While it will provide 1,500 extra jobs and boost the economy, there are concerns that it will mean more air pollution, light and noise.

Details of the officers' problems are revealed in the council's public files on the planning application.

But they also show that the council is determined to bring forward a full report on the port's proposals, as this will be needed in the event of any public inquiry.

In addition to the pressure on the council's small but hardworking planning team, its environmental health department is faced with spending up to £10,000 to check the port's consultants' figures on air quality as they already have some doubts over claims that the extension will make no difference to pollution levels.

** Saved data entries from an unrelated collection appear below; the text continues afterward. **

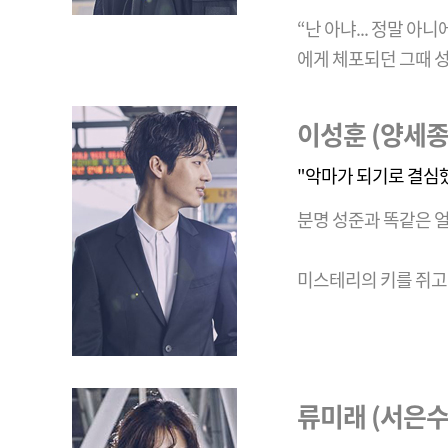
“난 아냐... 정말 
에게 체포되던 그때 성
이성훈 (양세종
"악마가 되기로 결심했다
분명 성준과 똑같은 
미스테리의 키를 쥐고 
류미래 (서은수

The port could appeal against non-determination of its application as it has not been decided in eight weeks, but with hundreds of pages of consultants' reports to analyse, the council has appealed for longer.

As well as the planning application, the council also has to comment on a Harbour Revision Order (HRO).

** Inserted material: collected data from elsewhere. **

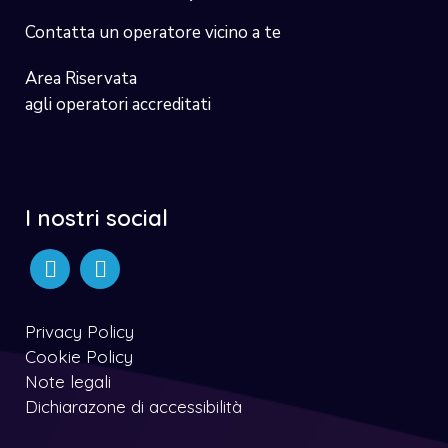
Contatta un operatore vicino a te
Area Riservata
agli operatori accreditati
I nostri social
Privacy Policy
Cookie Policy
Note legali
Dichiarazone di accessibilità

If there is one objection to the HRO - as with the port's last expansion project - a public inquiry will be held. But GO-East, the government's regional office, might decide to "call in" in the project and hold an inquiry in any case.

The council has received a wide range of views and concerns so far from its consultation, with the RSPB, English Nature and Suffolk Wildlife Trust all saying that the development will have a "significant effect" on the environment.

The groups' main concerns are erosion of the river banks, changes to the intertidal area and the habitat created to mitigate for the last expansion.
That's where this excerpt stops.